* Required action: Could you show all lines in the entries below that contain the string "Pool"?

* Raw data:
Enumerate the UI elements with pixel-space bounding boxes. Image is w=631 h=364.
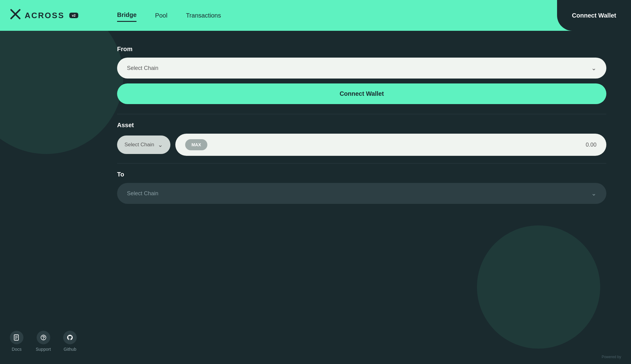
github-icon — [63, 331, 77, 344]
support-icon — [37, 331, 50, 344]
asset-chain-chevron-icon: ⌄ — [158, 141, 163, 148]
amount-value: 0.00 — [586, 142, 596, 148]
asset-amount-input[interactable]: MAX 0.00 — [175, 134, 606, 156]
asset-label: Asset — [117, 122, 606, 129]
nav-area: Bridge Pool Transactions — [105, 0, 631, 31]
to-chain-dropdown[interactable]: Select Chain ⌄ — [117, 183, 606, 204]
divider-1 — [117, 114, 606, 114]
nav-pool[interactable]: Pool — [155, 10, 167, 22]
logo-area: ACROSS v2 — [0, 0, 105, 31]
sidebar-links: Docs Support Github — [10, 331, 95, 352]
connect-wallet-main-button[interactable]: Connect Wallet — [117, 83, 606, 104]
asset-chain-dropdown[interactable]: Select Chain ⌄ — [117, 135, 170, 154]
sidebar-item-docs[interactable]: Docs — [10, 331, 23, 352]
main-content: Docs Support Github — [0, 31, 631, 364]
connect-wallet-header-button[interactable]: Connect Wallet — [557, 0, 631, 31]
header: ACROSS v2 Bridge Pool Transactions Conne… — [0, 0, 631, 31]
github-label: Github — [63, 347, 76, 352]
to-label: To — [117, 171, 606, 178]
sidebar: Docs Support Github — [0, 31, 105, 364]
logo-icon — [10, 9, 21, 22]
version-badge: v2 — [69, 13, 78, 18]
logo-text: ACROSS — [25, 11, 64, 20]
from-chain-chevron-icon: ⌄ — [591, 64, 596, 72]
sidebar-item-github[interactable]: Github — [63, 331, 77, 352]
to-section: To Select Chain ⌄ — [117, 171, 606, 204]
nav-transactions[interactable]: Transactions — [186, 10, 221, 22]
docs-label: Docs — [12, 347, 22, 352]
from-chain-dropdown[interactable]: Select Chain ⌄ — [117, 58, 606, 79]
asset-row: Select Chain ⌄ MAX 0.00 — [117, 134, 606, 156]
asset-section: Asset Select Chain ⌄ MAX 0.00 — [117, 122, 606, 156]
support-label: Support — [36, 347, 51, 352]
svg-point-7 — [43, 339, 44, 339]
to-chain-placeholder: Select Chain — [127, 190, 158, 197]
from-chain-placeholder: Select Chain — [127, 65, 158, 71]
bridge-panel: From Select Chain ⌄ Connect Wallet Asset… — [105, 31, 631, 364]
sidebar-item-support[interactable]: Support — [36, 331, 51, 352]
max-button[interactable]: MAX — [185, 139, 207, 150]
from-section: From Select Chain ⌄ Connect Wallet — [117, 46, 606, 107]
to-chain-chevron-icon: ⌄ — [591, 190, 596, 197]
nav-bridge[interactable]: Bridge — [117, 9, 136, 22]
asset-chain-placeholder: Select Chain — [124, 142, 154, 148]
from-label: From — [117, 46, 606, 53]
powered-by: Powered by — [602, 355, 621, 359]
divider-2 — [117, 163, 606, 164]
docs-icon — [10, 331, 23, 344]
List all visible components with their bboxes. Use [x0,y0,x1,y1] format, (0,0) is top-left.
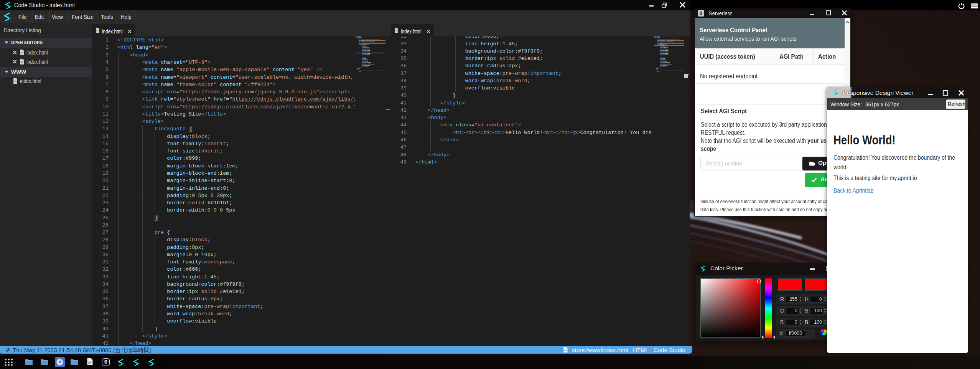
svg-text:<>: <> [14,80,17,83]
svg-text:<>: <> [20,51,23,54]
svg-text:<>: <> [20,61,23,63]
svg-text:<>: <> [96,29,99,32]
svg-text:</>: </> [564,349,568,352]
svg-text:<>: <> [395,29,398,32]
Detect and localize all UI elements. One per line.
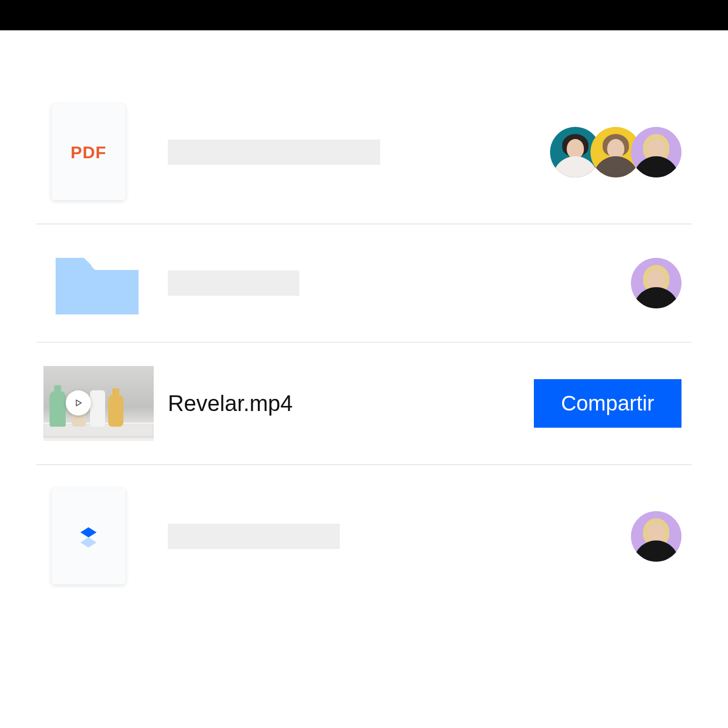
avatar[interactable] [631,511,681,562]
pdf-file-icon: PDF [52,104,125,200]
share-button[interactable]: Compartir [534,379,681,428]
file-row[interactable] [36,224,692,343]
file-row[interactable]: PDF [36,81,692,224]
file-row[interactable]: Revelar.mp4 Compartir [36,343,692,465]
dropbox-logo-icon [74,522,103,551]
filename-placeholder [168,270,299,296]
svg-marker-0 [80,527,97,537]
folder-icon [52,248,143,318]
dropbox-file-icon [52,488,125,584]
file-name: Revelar.mp4 [168,391,293,416]
play-icon [66,390,91,416]
avatar[interactable] [631,127,681,177]
collaborator-avatars [631,258,681,308]
collaborator-avatars [550,127,681,177]
avatar[interactable] [631,258,681,308]
window-top-bar [0,0,728,30]
video-thumbnail [43,366,154,441]
svg-marker-1 [80,537,97,548]
pdf-label: PDF [71,143,107,162]
collaborator-avatars [631,511,681,562]
file-list: PDF [0,30,728,608]
filename-placeholder [168,140,380,165]
file-row[interactable] [36,465,692,608]
filename-placeholder [168,524,340,549]
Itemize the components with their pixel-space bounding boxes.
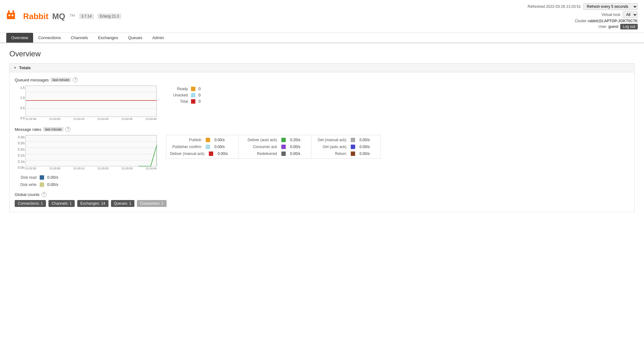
stat-row-unacked: Unacked 0 [166,93,201,97]
stat-swatch-unacked [191,93,195,97]
queued-messages-label: Queued messages [15,78,49,82]
count-channels[interactable]: Channels: 1 [48,200,75,207]
vhost-label: Virtual host [601,13,620,17]
stat-label-total: Total [166,99,188,104]
counts-row: Connections: 1 Channels: 1 Exchanges: 14… [15,200,629,207]
rate-swatch-get-auto [351,145,355,149]
rate-label-redelivered: Redelivered [243,152,277,156]
rate-row-deliver-auto: Deliver (auto ack) 0.20/s [243,138,307,142]
stat-row-ready: Ready 0 [166,87,201,91]
queued-chart-wrapper: 1.5 1.0 0.5 0.0 [25,85,157,121]
disk-write-label: Disk write [15,183,37,187]
totals-toggle-icon: ▼ [13,66,17,69]
rate-value-redelivered: 0.00/s [290,152,307,156]
svg-rect-19 [26,135,157,167]
disk-write-row: Disk write 0.00/s [15,182,629,187]
header: RabbitMQ™ 3.7.14 Erlang 21.3 Refreshed 2… [0,0,644,33]
rate-value-get-manual: 0.00/s [360,138,377,142]
rate-swatch-redelivered [281,152,286,156]
rate-row-get-auto: Get (auto ack) 0.00/s [315,145,377,149]
rate-value-consumer-ack: 0.00/s [290,145,307,149]
stat-value-unacked: 0 [199,93,201,97]
stat-label-ready: Ready [166,87,188,91]
vhost-select[interactable]: All [623,11,638,18]
rate-label-consumer-ack: Consumer ack [243,145,277,149]
tab-queues[interactable]: Queues [123,33,148,43]
rate-label-publisher-confirm: Publisher confirm [170,145,201,149]
tab-channels[interactable]: Channels [66,33,93,43]
queued-chart [25,85,157,117]
count-exchanges[interactable]: Exchanges: 14 [77,200,108,207]
disk-read-swatch [40,175,44,180]
logo-brand-text: Rabbit [23,12,48,21]
rates-chart-yaxis: 0.3/s 0.2/s 0.2/s 0.1/s 0.1/s 0.0/s [16,135,25,170]
rate-swatch-get-manual [351,138,355,142]
stat-label-unacked: Unacked [166,93,188,97]
tab-admin[interactable]: Admin [147,33,169,43]
rabbitmq-logo-icon [6,10,19,23]
cluster-value: rabbit@LAPTOP-JOKT0C7K [588,19,638,23]
message-rates-label: Message rates [15,127,41,132]
disk-read-label: Disk read [15,175,37,180]
page-title: Overview [9,49,635,58]
message-rates-help-icon[interactable]: ? [65,127,70,132]
rates-col3: Get (manual ack) 0.00/s Get (auto ack) 0… [311,135,380,158]
stat-value-ready: 0 [199,87,201,91]
rates-col1: Publish 0.00/s Publisher confirm 0.00/s … [166,135,239,158]
rate-row-redelivered: Redelivered 0.00/s [243,152,307,156]
cluster-label: Cluster [575,19,586,23]
logout-button[interactable]: Log out [620,24,638,29]
tab-overview[interactable]: Overview [6,33,33,43]
message-rates-area: Message rates last minute ? 0.3/s 0.2/s … [15,127,629,170]
rate-row-publisher-confirm: Publisher confirm 0.00/s [170,145,235,149]
disk-area: Disk read 0.00/s Disk write 0.00/s [15,175,629,187]
disk-read-value: 0.00/s [47,175,58,180]
queued-chart-svg [26,86,157,117]
svg-rect-12 [26,86,157,117]
rate-label-get-auto: Get (auto ack) [315,145,346,149]
tab-connections[interactable]: Connections [33,33,66,43]
rates-chart-svg [26,135,157,167]
queued-chart-yaxis: 1.5 1.0 0.5 0.0 [16,85,25,121]
user-label: User [599,24,606,29]
stat-row-total: Total 0 [166,99,201,104]
rate-value-deliver-auto: 0.20/s [290,138,307,142]
user-value: guest [608,24,618,29]
global-counts-help-icon[interactable]: ? [42,192,47,197]
count-consumers[interactable]: Consumers: 1 [137,200,167,207]
rate-row-get-manual: Get (manual ack) 0.00/s [315,138,377,142]
rate-swatch-consumer-ack [281,145,286,149]
stat-swatch-ready [191,87,195,91]
rate-value-publisher-confirm: 0.00/s [214,145,232,149]
rate-row-consumer-ack: Consumer ack 0.00/s [243,145,307,149]
message-rates-label-row: Message rates last minute ? [15,127,629,132]
message-rates-badge[interactable]: last minute [43,127,63,131]
totals-section-header[interactable]: ▼ Totals [10,64,634,72]
count-queues[interactable]: Queues: 1 [111,200,134,207]
rates-chart-xaxis: 21:02:50 21:03:00 21:03:10 21:03:20 21:0… [25,167,157,170]
rates-chart-wrapper: 0.3/s 0.2/s 0.2/s 0.1/s 0.1/s 0.0/s [25,135,157,170]
rate-swatch-return [351,152,355,156]
logo-area: RabbitMQ™ 3.7.14 Erlang 21.3 [6,10,528,23]
rate-swatch-deliver-manual [209,152,213,156]
rate-value-get-auto: 0.00/s [360,145,377,149]
refresh-select[interactable]: Refresh every 5 seconds Refresh every 10… [583,3,638,10]
rate-row-publish: Publish 0.00/s [170,138,235,142]
rate-swatch-publisher-confirm [206,145,210,149]
nav: Overview Connections Channels Exchanges … [0,33,644,43]
count-connections[interactable]: Connections: 1 [15,200,46,207]
global-counts-label-row: Global counts ? [15,192,629,197]
queued-chart-xaxis: 21:02:50 21:03:00 21:03:10 21:03:20 21:0… [25,117,157,121]
rate-label-return: Return [315,152,346,156]
version-badge: 3.7.14 [79,13,94,19]
rate-label-publish: Publish [170,138,201,142]
queued-chart-stats-row: 1.5 1.0 0.5 0.0 [15,85,629,121]
totals-section: ▼ Totals Queued messages last minute ? 1… [9,63,635,212]
queued-messages-badge[interactable]: last minute [51,78,71,82]
queued-messages-help-icon[interactable]: ? [73,77,78,82]
rate-label-deliver-manual: Deliver (manual ack) [170,152,204,156]
svg-point-6 [12,14,13,16]
tab-exchanges[interactable]: Exchanges [93,33,123,43]
global-counts-area: Global counts ? Connections: 1 Channels:… [15,192,629,207]
totals-section-body: Queued messages last minute ? 1.5 1.0 0.… [10,72,634,212]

* Answer area:
nav-area: Bridge Pool Transactions — [105, 0, 631, 31]
nav-pool[interactable]: Pool — [155, 10, 167, 22]
header: ACROSS v2 Bridge Pool Transactions Conne… — [0, 0, 631, 31]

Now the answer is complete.